国民健康保険から社会保険へ切り替わる月の病院代はどうなる?受診日で変わる保険適用をわかりやすく解説

国民健康保険

転職や再就職のタイミングで、国民健康保険から会社の健康保険(協会けんぽ・組合健保など)へ切り替わる人は少なくありません。

特に「月の途中で再就職した場合、病院代はどちらの保険が適用されるのか」「一旦10割払う必要があるのか」は混乱しやすいポイントです。

この記事では、健康保険の切り替え時によくある疑問について、受診日ベースでわかりやすく整理して解説します。

健康保険は「受診日時点」で決まる

健康保険は、病院を受診した日に加入している保険が適用されます。

たとえば、5月10日時点で国民健康保険に加入していた場合、その日の診療は国民健康保険扱いになります。

日付 状況 適用保険
5月10日 無職・国保加入中 国民健康保険
5月27日 会社入社・社保加入 協会けんぽ等

つまり、後から社会保険に加入しても、5月10日の診療が自動で切り替わるわけではありません。

通常は3割負担で受診できる

5月10日時点で有効な国民健康保険証を持って病院へ行っているなら、通常通り3割負担で受診できます。

この場合、あとから7割分を自分で支払う必要は基本的にありません。

よくある誤解として、「月途中で保険が変わると全額払い直しになるのでは?」と不安になる人がいますが、受診日時点の保険証が正しければ問題ないケースがほとんどです。

10割負担になるケースとは?

一方で、次のような場合は一旦全額負担になることがあります。

  • 保険証を持たずに受診した
  • 資格喪失後の保険証を使った
  • 社会保険加入後に国保の保険証を誤使用した

例えば、5月27日に会社へ入社して社会保険加入済みなのに、その後も国保の保険証を使って病院へ行った場合、後から差額返還手続きが必要になる場合があります。

具体例

5月30日に旧国保の保険証を使って受診した場合、自治体から「資格喪失後受診」と判断され、7割分の返還請求が届くケースがあります。

その後、新しい健康保険側へ療養費申請を行う流れになることがあります。

会社の健康保険はいつから有効?

一般的に、会社の社会保険は「入社日」から加入となります。

つまり、5月27日入社なら、その日から協会けんぽ等の健康保険資格が発生します。

ただし、健康保険証の到着は後日になる場合があります。

最近はマイナ保険証や資格確認書で対応するケースも増えています。

国民健康保険の脱退手続きも必要

社会保険に加入したら、国民健康保険は自動停止されるわけではありません。

自分で市区町村へ脱退届を出す必要があります。

必要なもの
社会保険加入証明 資格取得証明書など
国保保険証 返却が必要
本人確認書類 マイナンバーカード等

脱退しないままだと、国民健康保険料が請求され続けることがあります。

月途中で切り替わっても保険料は日割りではない

健康保険では、月末時点で加入している保険がその月の保険料対象になるのが基本です。

例えば、5月27日に会社へ入社し、5月31日時点で社会保険加入中なら、5月分の社会保険料が発生します。
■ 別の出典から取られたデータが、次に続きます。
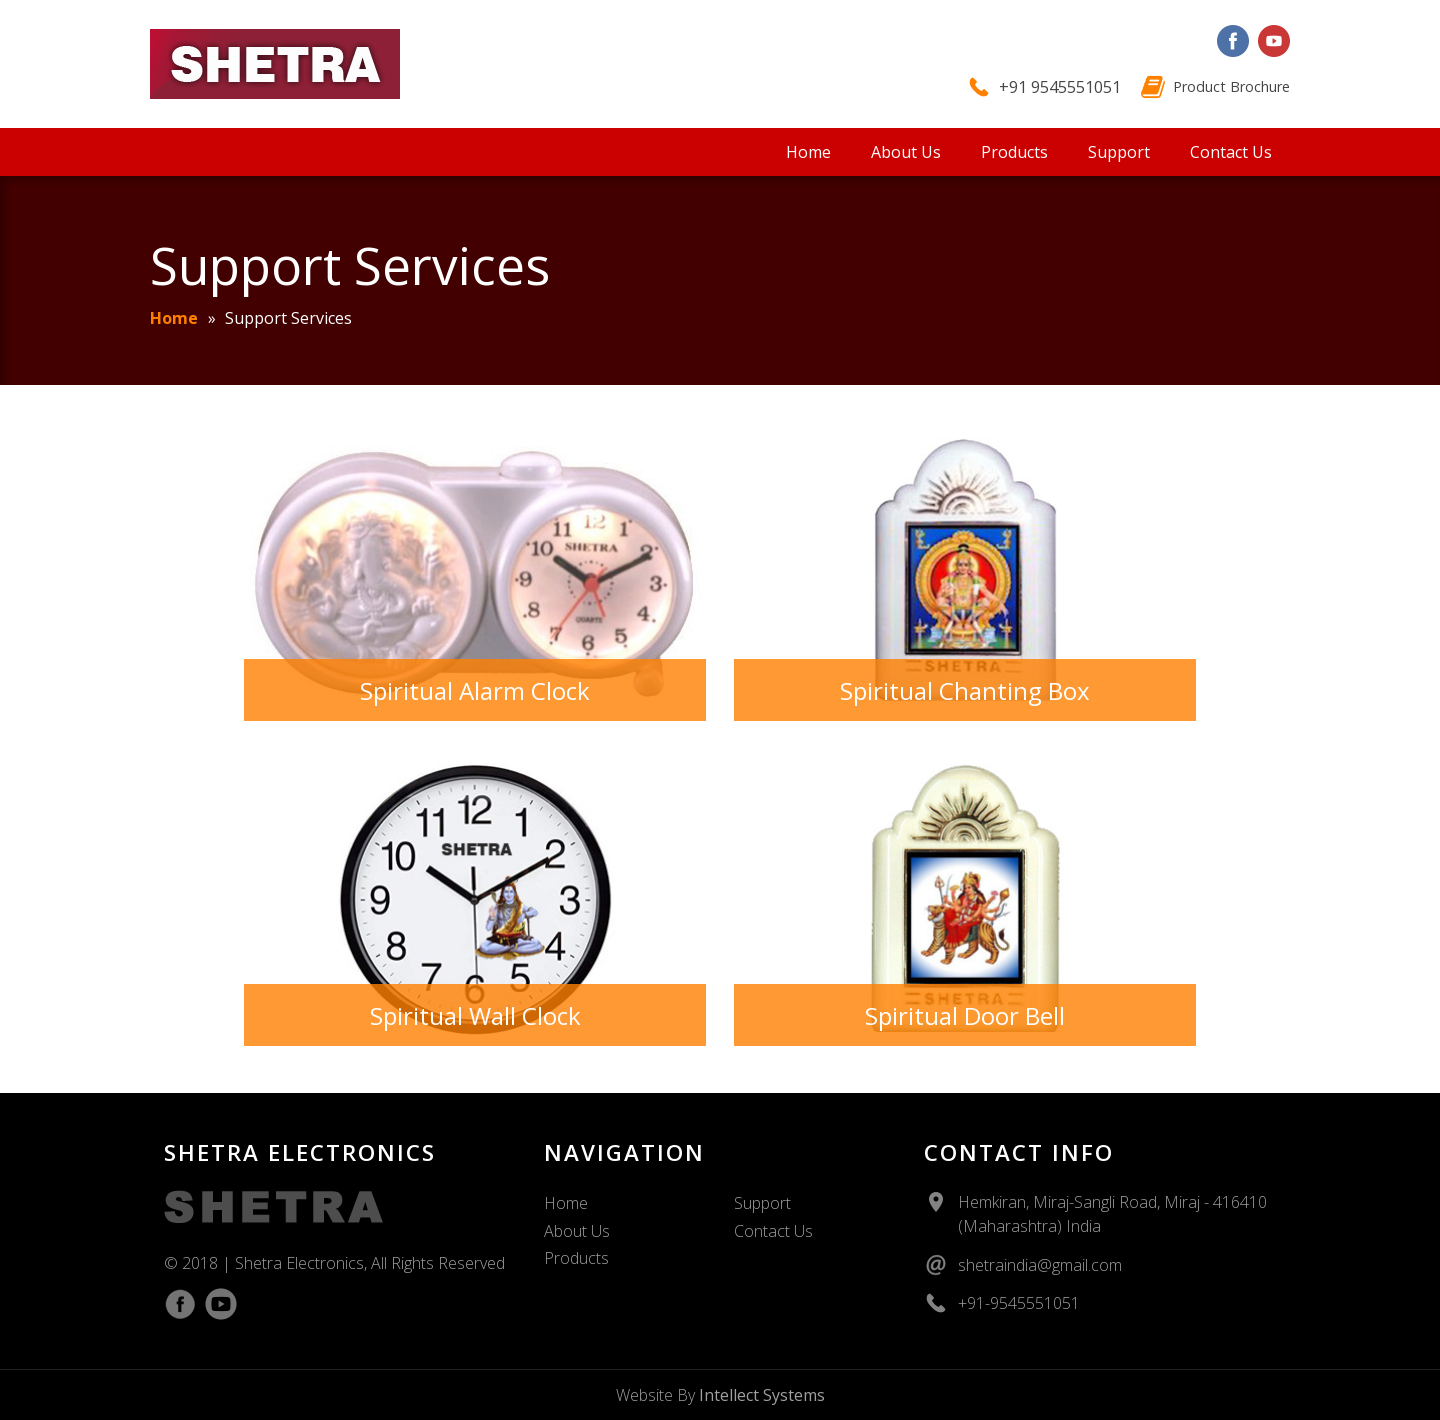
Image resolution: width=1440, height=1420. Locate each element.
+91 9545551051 (1060, 87)
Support (1119, 152)
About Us (906, 152)
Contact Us (1231, 152)
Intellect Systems (762, 1395)
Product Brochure (1231, 86)
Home (808, 152)
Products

一方、国民健康保険料は自治体ごとに計算方法が異なりますが、後日精算されるケースが一般的です。

こんな時は確認したほうが安心

以下のケースでは、自治体や会社へ確認しておくと安心です。

  • 保険証到着前に病院へ行く場合
  • マイナ保険証が未連携の場合
  • 資格取得日が不明な場合
  • 国保脱退手続きが未完了の場合

病院の受付でも「現在転職直後で保険切替中」と伝えると案内してもらえることがあります。

まとめ

健康保険は「病院へ行った日時点」で加入している保険が適用されます。

5月10日に国民健康保険加入中だったなら、その診療は国保扱いとなり、通常は3割負担で問題ありません。

後から社会保険へ加入しても、過去の診療が自動変更されるわけではなく、基本的には追加で7割分を支払う必要もありません。

ただし、資格喪失後の保険証を使うと返還手続きが発生する場合があるため、保険切替時は受診日と保険証の有効性を確認しておくことが大切です。